How or why might the coroner be involved?

Naturally a sudden death together with the Coroner’s involvement can be very distressing. You may have a number of questions. As trained professionals we are fully acquainted with all procedures and we are here to help and guide you. Be assured that the Coroner and their officers are working in your interest.

There are a number of reasons why a death may be referred to Her Majesty’s Coroner and under such circumstances different procedural requirements and registration procedures will be necessary. However, these should not give you any cause for alarm.

Who will be coroner?

The Coroner is usually qualified as a Doctor or Solicitor and is a judicial officer independent of local and central government who is required to act in accordance with the law. Any sudden or unexplained death may be reported to the Coroner regardless of how it may appear to have happened.

Sometimes the Coroner will be able to determine by simple enquiry whether the death was due to natural causes and that a Doctor is willing to issue a Medical Certificate of Cause of Death. If so the death is registered in the usual manner.

If this is not the case the Coroner may require a post-mortem examination. This will often indicate that the death was due to natural causes and in such cases there is NO inquest.

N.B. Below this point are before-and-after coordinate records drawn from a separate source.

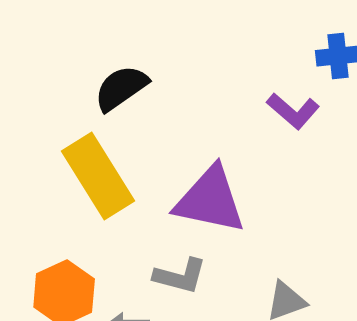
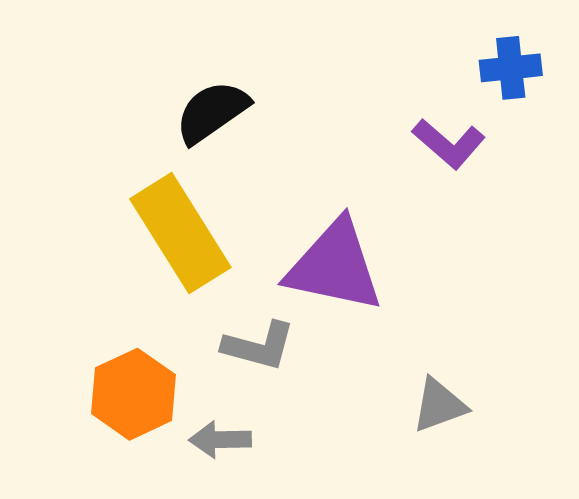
gray L-shape: (180, 276) -> (259, 346), moved

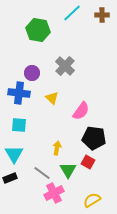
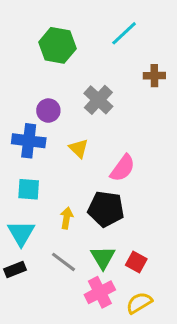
cyan line: (72, 13) -> (124, 33), moved
brown cross: (102, 15) -> (154, 76), moved
black pentagon: (94, 138) -> (106, 209), moved
yellow arrow: (57, 148) -> (67, 218), moved
red square: (88, 162) -> (136, 262), moved
pink cross: (54, 193) -> (100, 292), moved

The Coroner will send a certificate to the Registrar so that the death can be registered. For a burial the Green Certificate will be issued by the Registrar to hand to the Funeral Director. For a cremation the Coroner will issue a special certificate directly to the Funeral Director or Crematorium and no Green Certificate is required.

If the death is due to unnatural causes (i.e. an accident) the Coroner is obliged to hold an inquest. This is a formal enquiry to establish a) the identity of the deceased; b) when, where and how the death occurred; c) the cause of death. Usually an inquest will be adjourned to allow the funeral to take place. Once all the relevant facts have been established the inquest will be reopened. This may be some weeks later. The Coroner will issue special certificates depending on whether it is a burial or cremation. Preliminary Death Certificates may be obtained from the Coroner to help towards the administration of the estate.